Dans un training qui ceint son petit corps sec, Roger, 63 ans, reçoit chez lui, à Chôdes, un patelin embrumé sur les hauteurs de Malmedy. Ses fenêtres sont tapissées de posters des Diables rouges sélection 2010, du champion cycliste Philippe Gilbert et de la famille royale au grand complet. Ici, pas d’ordinateur, encore moins de wi-fi. « J’ai juste un vieux Nokia, comme Benoît Lutgen, le président du CDH. Je suis content qu’un gars comme lui ne cède pas au monde artificiel des réseaux sociaux ! »

Roger sait comment mettre à l’aise ses invités : dans la salle à manger ornée de trophées, il a posé sur la table un revolver calibre 9 mm et un carnet de guerre nazi. Ce sont ceux de son père, uniques effets personnels ramenés du front russe où le paternel combattait, bon gré mal gré, aux côtés des Allemands qui l’avaient enrôlé après l’annexion de Malmedy au IIIe Reich. « Il n’a pas aimé ça, la guerre. Il a même fini par déserter la Wehrmacht à Leningrad et s’est terré pendant un an sous sa propre maison. »

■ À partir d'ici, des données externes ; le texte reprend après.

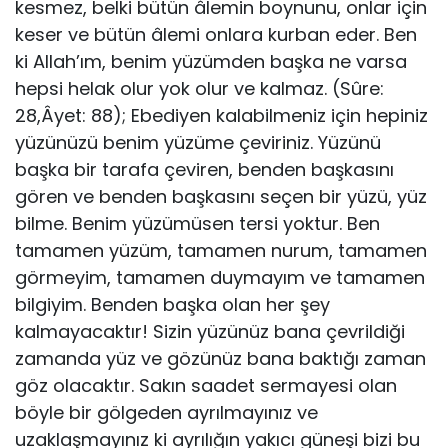
kesmez, belki bütün âlemin boynunu, onlar için
keser ve bütün âlemi onlara kurban eder. Ben
ki Allah’ım, benim yüzümden başka ne varsa
hepsi helak olur yok olur ve kalmaz. (Sûre:
28,Âyet: 88); Ebediyen kalabilmeniz için hepiniz
yüzünüzü benim yüzüme çeviriniz. Yüzünü
başka bir tarafa çeviren, benden başkasını
gören ve benden başkasını seçen bir yüzü, yüz
bilme. Benim yüzümüsen tersi yoktur. Ben
tamamen yüzüm, tamamen nurum, tamamen
görmeyim, tamamen duymayım ve tamamen
bilgiyim. Benden başka olan her şey
kalmayacaktır! Sizin yüzünüz bana çevrildiği
zamanda yüz ve gözünüz bana baktığı zaman
göz olacaktır. Sakın saadet sermayesi olan
böyle bir gölgeden ayrılmayınız ve
uzaklaşmayınız ki ayrılığın yakıcı güneşi bizi bu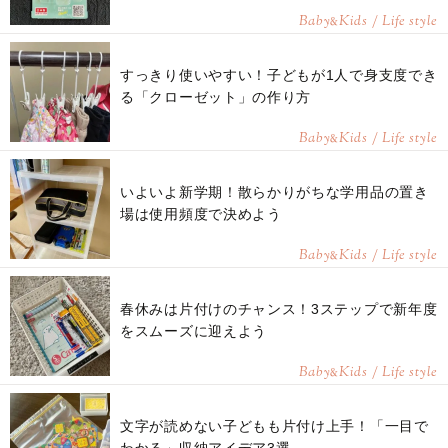
Baby
Kids / Life style
&
すっきり使いやすい！子どもが1人で身支度でき
る「クローゼット」の作り方
Baby
Kids / Life style
&
いよいよ新学期！散らかりがちな学用品の置き
場は使用頻度で決めよう
Baby
Kids / Life style
&
春休みは片付けのチャンス！3ステップで新年度
をスムーズに迎えよう
Baby
Kids / Life style
&
文字が読めない子どもも片付け上手！「一目で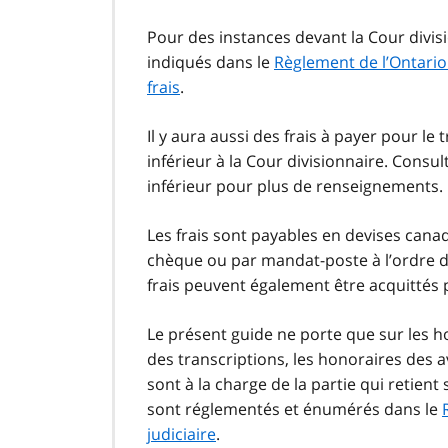
Pour des instances devant la Cour divisi
indiqués dans le
Règlement de l’Ontario
frais
.
Il y aura aussi des frais à payer pour le
inférieur à la Cour divisionnaire. Consul
inférieur pour plus de renseignements.
Les frais sont payables en devises cana
chèque ou par mandat-poste à l’ordre du
frais peuvent également être acquittés p
Le présent guide ne porte que sur les h
des transcriptions, les honoraires des a
sont à la charge de la partie qui retien
sont réglementés et énumérés dans le
judiciaire
.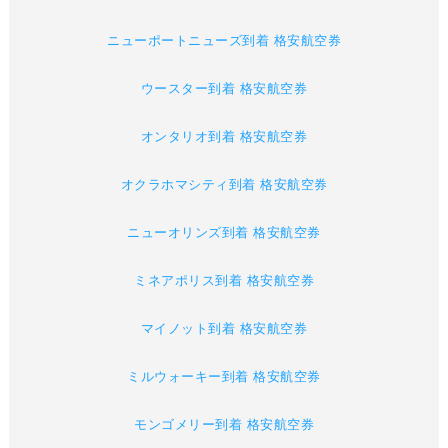
ニューポートニューズ到着 格安航空券
ウースター到着 格安航空券
オンタリオ到着 格安航空券
オクラホマシティ到着 格安航空券
ニューオリンズ到着 格安航空券
ミネアポリス到着 格安航空券
マイノット到着 格安航空券
ミルウォーキー到着 格安航空券
モンゴメリー到着 格安航空券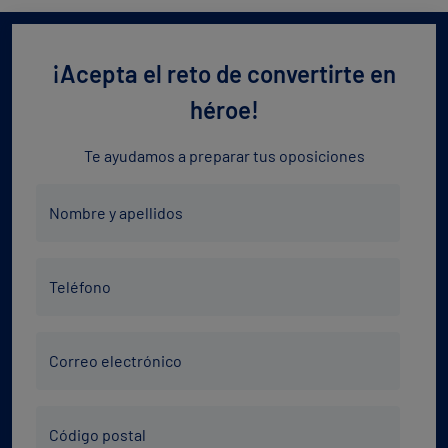
¡Acepta el reto de convertirte en
héroe!
Te ayudamos a preparar tus oposiciones
Nombre
Nombre y apellidos
y
apellidos
Teléfono
*
Teléfono
*
Correo
Correo electrónico
electrónico
*
Código
Código postal
Postal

Plus tard, en 1953, Roger naît. La ferme de ses parents brûle quand il a quatre ans, on s’installe alors à la hâte de l’autre côté de la colline. C’est en intégrant l’école primaire que l’aîné de la fratrie Maréchal « découvre le monde ». « Je ne parlais que le wallon, je ne comprenais rien à ce que les autres me racontaient. Un jour, notre instituteur me demande de montrer mon cou… et j’ai montré mon cul. Parce que cou, en wallon, ça veut dire cul ! » Ce cours d’anatomie élémentaire lui vaut d’être la risée générale pendant des années, lui qui parle « la langue des basses classes ». « Au magasin, ma mère m’adressait la parole en français pour se faire bien voir et je devais feindre de la comprendre. »

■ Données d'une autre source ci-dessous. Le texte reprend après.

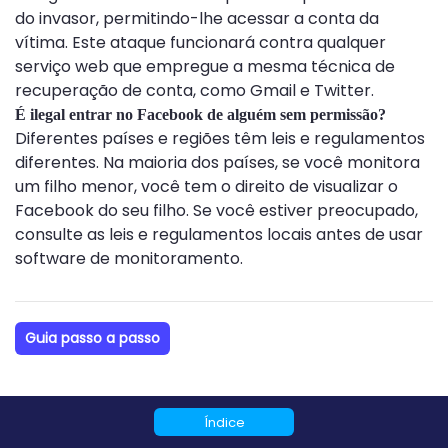
do invasor, permitindo-lhe acessar a conta da
vítima. Este ataque funcionará contra qualquer
serviço web que empregue a mesma técnica de
recuperação de conta, como Gmail e Twitter.
É ilegal entrar no Facebook de alguém sem permissão?
Diferentes países e regiões têm leis e regulamentos
diferentes. Na maioria dos países, se você monitora
um filho menor, você tem o direito de visualizar o
Facebook do seu filho. Se você estiver preocupado,
consulte as leis e regulamentos locais antes de usar
software de monitoramento.
Guia passo a passo
Índice
Deixe uma resposta: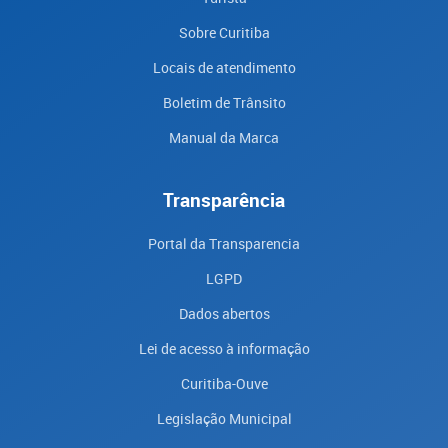
Sobre Curitiba
Locais de atendimento
Boletim de Trânsito
Manual da Marca
Transparência
Portal da Transparencia
LGPD
Dados abertos
Lei de acesso à informação
Curitiba-Ouve
Legislação Municipal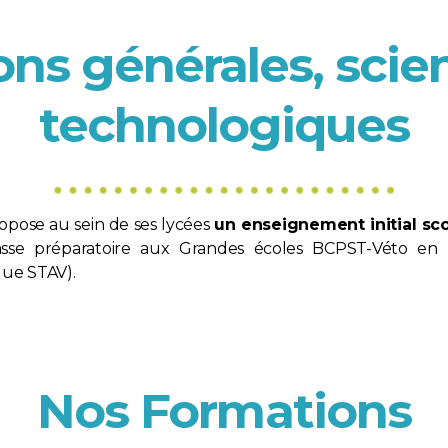
ns générales, scien
technologiques
opose au sein de ses lycées
un enseignement initial scol
asse préparatoire aux Grandes écoles BCPST-Véto en
ue STAV).
Nos
Formations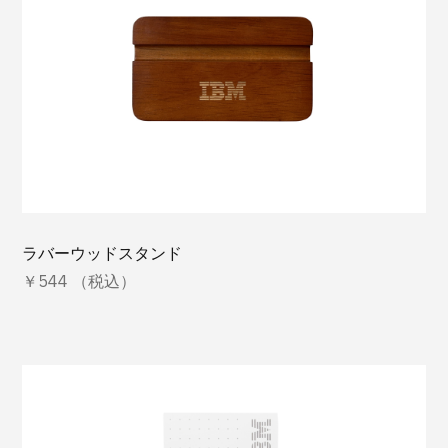
ラバーウッドスタンド
￥544 （税込）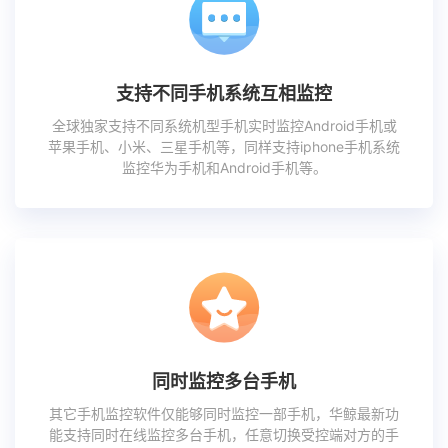
支持不同手机系统互相监控
全球独家支持不同系统机型手机实时监控Android手机或
苹果手机、小米、三星手机等，同样支持iphone手机系统
监控华为手机和Android手机等。
同时监控多台手机
其它手机监控软件仅能够同时监控一部手机，华鲸最新功
能支持同时在线监控多台手机，任意切换受控端对方的手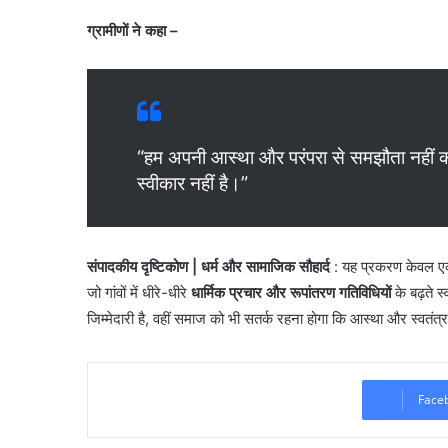
ग्रामीणों ने कहा –
“हम अपनी आस्था और परंपरा से समझौता नहीं करें
स्वीकार नहीं है।”
संपादकीय दृष्टिकोण | धर्म और सामाजिक सौहार्द
: यह प्रकरण केवल एक 
जो गांवों में धीरे-धीरे
धार्मिक प्रचार और रूपांतरण गतिविधियों
के बढ़ते 
जिम्मेदारी है, वहीं समाज को भी सतर्क रहना होगा कि आस्था और स्वतंत्र
Face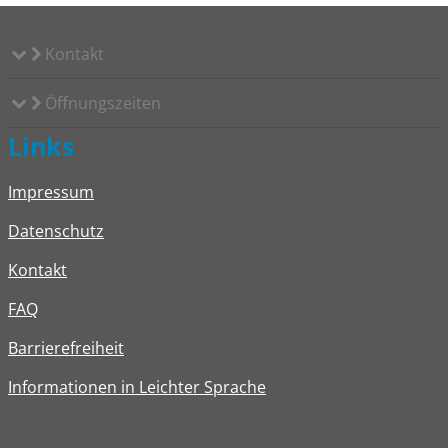
Kontakt
Öffnungszeiten
Links
Impressum
Datenschutz
Kontakt
FAQ
Barrierefreiheit
Informationen in Leichter Sprache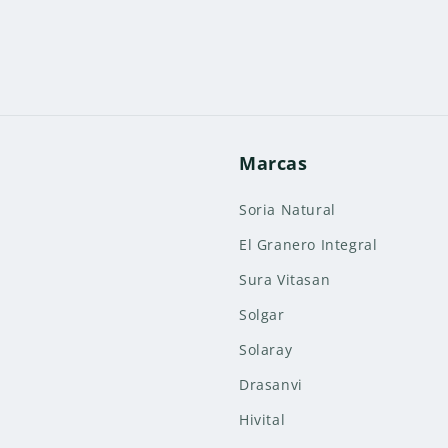
Marcas
Soria Natural
El Granero Integral
Sura Vitasan
Solgar
Solaray
Drasanvi
Hivital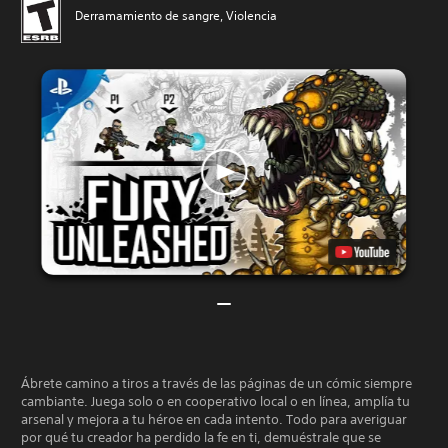
Derramamiento de sangre, Violencia
Ábrete camino a tiros a través de las páginas de un cómic siempre
cambiante. Juega solo o en cooperativo local o en línea, amplía tu
arsenal y mejora a tu héroe en cada intento. Todo para averiguar
por qué tu creador ha perdido la fe en ti, demuéstrale que se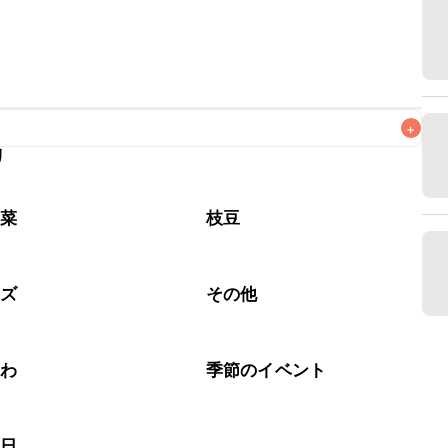
+
リ
なるべくお早めにお召し上がりください。

野菜
枝豆
ーズ
その他
くわ
季節のイベント
の日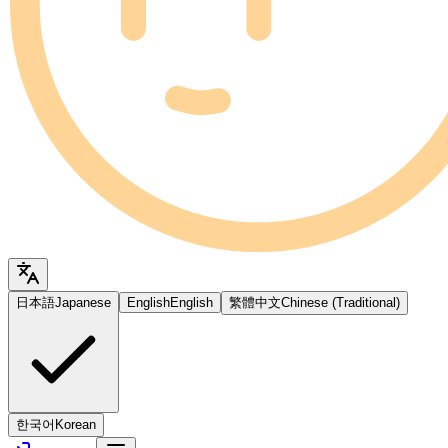
日本語
Japanese
English
English
繁體中文
Chinese (Traditional)
한국어
Korean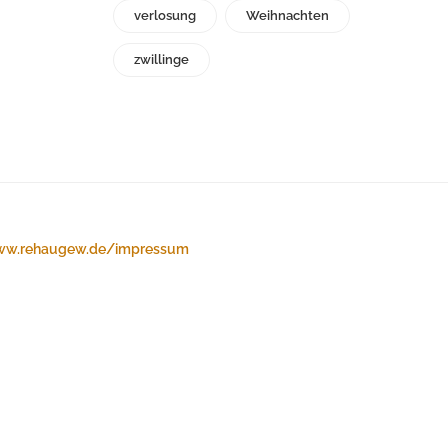
verlosung
Weihnachten
zwillinge
w.rehaugew.de/impressum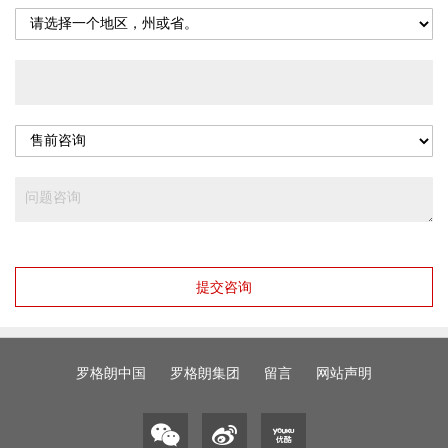
提交咨询
罗格朗中国
罗格朗集团
留言
网站声明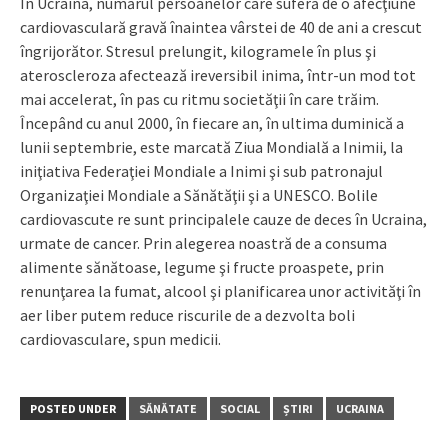
În Ucraina, numărul persoanelor care suferă de o afecţiune
cardiovasculară gravă înaintea vârstei de 40 de ani a crescut
îngrijorător. Stresul prelungit, kilogramele în plus şi
ateroscleroza afectează ireversibil inima, într-un mod tot
mai accelerat, în pas cu ritmu societăţii în care trăim.
Începând cu anul 2000, în fiecare an, în ultima duminică a
lunii septembrie, este marcată Ziua Mondială a Inimii, la
iniţiativa Federaţiei Mondiale a Inimi şi sub patronajul
Organizaţiei Mondiale a Sănătăţii şi a UNESCO. Bolile
cardiovascute re sunt principalele cauze de deces în Ucraina,
urmate de cancer. Prin alegerea noastră de a consuma
alimente sănătoase, legume şi fructe proaspete, prin
renunţarea la fumat, alcool şi planificarea unor activităţi în
aer liber putem reduce riscurile de a dezvolta boli
cardiovasculare, spun medicii.
POSTED UNDER
SĂNĂTATE
SOCIAL
ȘTIRI
UCRAINA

Roger traverse l’adolescence dans un univers rigoriste, avec des parents qui le « bâillonnent » et lui interdisent toute sortie. Avant de l’envoyer à Theux dans une haute école d’instituteurs. « Moi, je n’avais pas la patience pour étudier, encore moins pour éduquer des enfants. Je devais prendre des médocs si je voulais me contenir. À la fin de ma première année, j’ai jeté mes feuilles par terre et j’ai fugué. » Commence alors une errance d’une quinzaine de jours pendant laquelle Roger, l’âme en peine, songe sérieusement à se suicider. Il vagabonde le long de la Warche, dort à même le sol, chaparde des vivres dans une épicerie. Que se passe-t-il, au juste, chez cette grande gueule neurasthénique, incomprise, ce fils de fermier en passe de retourner à l’état sauvage ? Une crise d’adolescence tardive et fulgurante, sans doute. Une quête d’identité, certainement.

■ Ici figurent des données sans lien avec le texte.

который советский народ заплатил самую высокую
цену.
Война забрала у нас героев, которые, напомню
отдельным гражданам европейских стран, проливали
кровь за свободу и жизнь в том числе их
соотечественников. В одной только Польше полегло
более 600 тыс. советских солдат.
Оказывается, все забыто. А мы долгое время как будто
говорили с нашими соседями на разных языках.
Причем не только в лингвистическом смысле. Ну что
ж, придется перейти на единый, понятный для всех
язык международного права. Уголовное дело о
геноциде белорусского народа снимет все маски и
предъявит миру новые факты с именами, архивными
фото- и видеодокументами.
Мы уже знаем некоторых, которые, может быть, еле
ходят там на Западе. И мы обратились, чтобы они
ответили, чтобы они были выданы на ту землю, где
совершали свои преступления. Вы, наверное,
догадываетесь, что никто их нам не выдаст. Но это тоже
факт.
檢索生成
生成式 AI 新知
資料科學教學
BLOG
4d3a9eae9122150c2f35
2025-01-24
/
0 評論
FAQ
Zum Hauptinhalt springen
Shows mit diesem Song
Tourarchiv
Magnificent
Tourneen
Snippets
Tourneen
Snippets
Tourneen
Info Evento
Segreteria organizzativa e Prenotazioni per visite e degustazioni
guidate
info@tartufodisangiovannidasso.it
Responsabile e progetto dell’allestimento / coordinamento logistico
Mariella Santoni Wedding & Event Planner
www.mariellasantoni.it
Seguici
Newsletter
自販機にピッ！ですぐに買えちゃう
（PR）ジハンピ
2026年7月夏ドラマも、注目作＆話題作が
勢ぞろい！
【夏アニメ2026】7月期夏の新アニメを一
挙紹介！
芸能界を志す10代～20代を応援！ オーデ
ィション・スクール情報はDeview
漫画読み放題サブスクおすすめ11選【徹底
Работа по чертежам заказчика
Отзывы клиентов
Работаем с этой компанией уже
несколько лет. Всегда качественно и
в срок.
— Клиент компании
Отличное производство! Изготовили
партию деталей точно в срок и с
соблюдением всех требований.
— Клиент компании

Son identité, il espère la trouver dans une usine de papier où il postule en cachette, après être retourné au bercail, penaud et décharné, et avoir essuyé « le savon de [sa] vie ». Son père le rêvait instituteur; il se résout à accepter que le gamin embrasse une carrière d’ouvrier. Pas pour longtemps. Quelques années plus tard, rebelote, Roger claque la porte. « J’en avais marre qu’on me traite comme un numéro. C’était pire qu’à l’armée. » L’enfant terrible de Chôdes parle en connaisseur : l’armée, il la rejoint juste après, vers 26 ans, dans le douzième de ligne de Spa. Il y passera trois décennies.

« Je recevais parfois des lettres de menace de politiciens et c’est mon père qui les ouvrait. Il me faisait une de ces gueules ! Surtout qu’à la maison, la politique c’était tabou. »

C’est dans les camps d’entraînement qu’il se met à courir. D’abord quelques tours de caserne. Puis des sorties de plusieurs heures. De telle sorte que, quatre ans après avoir intégré l’armée, Roger Maréchal devient champion de Belgique militaire de sa catégorie sur 15 km. «Mais sans me vanter, hein. » Au début des années 1990, on envoie cet athlétique soldat dans le bourbier yougoslave pour de courtes missions humanitaires. Où, à son grand dam, les séances de sport ne sont pas au programme. « Mon corps était tellement habitué au jogging que je devais courir devant ma carpette, sinon je ne parvenais pas à dormir. » Finalement, pour préserver sa santé physique et mentale, le médecin militaire l’autorise à courir, ce qu’il ne se privera pas de faire à travers les plaines agricoles de Slavonie orientale. Longues chevauchées solitaires sans penser à rien. Chaque jour. Inlassablement. De retour au pays, notre Emil Zátopek des cantons de l’Est s’enorgueillit d’une troisième place dans une compétition à l’Alpe d’Huez, de trois victoires aux Crêtes de Spa ou encore d’un chrono sensationnel aux 20 km de Bruxelles, la seule édition à laquelle il a participé. 1h07 ? 1h10 ? Cette fois, la mémoire lui fait défaut. « Quand je cours, je ressens quelque chose d’inouï. J’ai l’impression de planer, d’être débarrassé de mes douleurs… »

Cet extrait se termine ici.